Why use a token bucket instead of a fixed-window or leaky-bucket limiter for fault events?

A fixed window resets its allowance on a hard boundary, so a micro-burst straddling the boundary is admitted at double the intended rate. A pure leaky bucket paces rigidly and starves correlation in the first seconds of an outage. A token bucket gives both burst tolerance up to capacity and a strict long-term ceiling fixed by refill_rate, which matches how alarm storms actually arrive.

Why must the refill clock use time.monotonic_ns() rather than time.time()?

Wall-clock time can step backward when NTP corrects a containerized host, producing a negative elapsed interval and a corrupted token count. time.monotonic_ns() advances at a steady rate independent of wall-clock adjustments and offers sub-microsecond resolution, so the refill arithmetic is always non-negative and deterministic.

How do I size capacity and refill_rate?

Set capacity to absorb a 30-second burst at the peak per-node rate — for a 200 EPS peak, capacity = 6000. Set refill_rate to about 1.5x the downstream ticketing API's documented safe rate — if the API accepts 100 EPS, use refill_rate = 150. This drains steadily without tripping the downstream limiter while leaving headroom for correlation.

How does the limiter avoid dropping Critical alarms during a storm?

The acquire() method checks severity against a CRITICAL set and admits those events unconditionally, even with an empty bucket. The bypass still debits the reservoir so a flood of false Criticals cannot defeat the ceiling indefinitely — it only borrows against future steady-state allowance.

Setting Up Token Bucket Rate Limiters

When network element (NE) telemetry and alarm streams experience sudden volume spikes — a fiber cut, a BGP route flap, or an EMS polling timeout — the downstream ticket routing automation pipeline saturates almost instantly. That saturation introduces queuing latency that directly inflates mean time to resolution (MTTR): a correlation engine sized for a steady-state 200 EPS that suddenly receives 8,000 EPS does not fail loudly, it fails slowly, stretching a sub-second MTTA into tens of seconds while operators wait on tickets that have not yet been created. The operational gap this page closes is narrow and specific: how to admit a bursty, normalized fault stream at a bounded long-term rate without dropping a single Critical alarm during the burst.

Fixed-window counters and leaky-bucket implementations both fail in this domain. A fixed window resets its allowance on a hard boundary, so a micro-burst straddling the boundary is admitted at double the intended rate, then a legitimate sustained storm is shed wholesale.

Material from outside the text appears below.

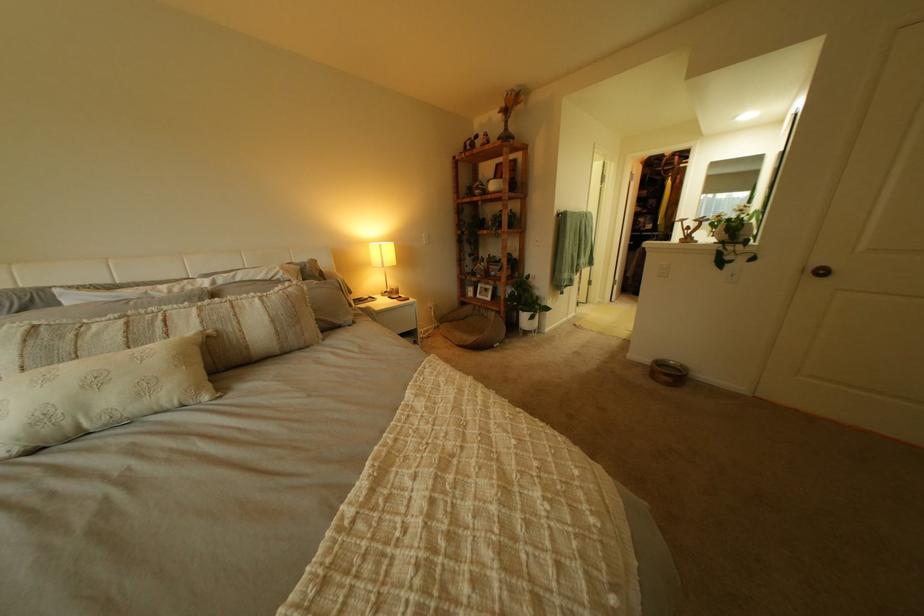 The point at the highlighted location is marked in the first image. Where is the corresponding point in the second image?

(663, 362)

A pure leaky bucket enforces rigid pacing that starves the correlation engine during the first seconds of an outage — exactly when freshness matters most. A correctly configured token bucket gives you both halves of the requirement at once: short-term burst tolerance up to a configured capacity, and a strict long-term throughput ceiling fixed by refill_rate. That pairing is what makes it the default admission primitive for telecom fault pipelines.

Schema Alignment and Taxonomy Anchor

This limiter is one admission primitive inside the Rate Limiting Strategies stage, which itself sits between normalization and correlation in the broader Ingestion & Parsing Workflows data plane. Its responsibility is deliberately thin: consume an already-normalized event, decide admit or defer, and stamp the decision. It does not parse, enrich, deduplicate, or correlate.

That thinness depends on the event already conforming to the canonical contract defined in Event Schema Design, so that asset_id, severity, vendor_alarm_code, and event_time are present and typed before any token is consumed. The bucket keys its quota on asset_id, and it reads severity against the bands defined in Defining Severity Levels for Telecom Faults so that a Critical alarm can bypass the quota entirely rather than being shed with the noise. An event that survived parsing but lacks a mappable asset_id must never silently consume token state — it is routed to quarantine so a schema-drift incident upstream cannot exhaust the budget of a healthy element.

Core Architecture and Clock Safety

The token bucket maintains a virtual reservoir that refills at a deterministic rate. Each admitted event consumes one token; when the bucket is empty the event is deferred, downgraded, or routed to a fallback handler rather than dropped. For a Python automation pipeline the implementation must be non-blocking, observable, and immune to clock anomalies.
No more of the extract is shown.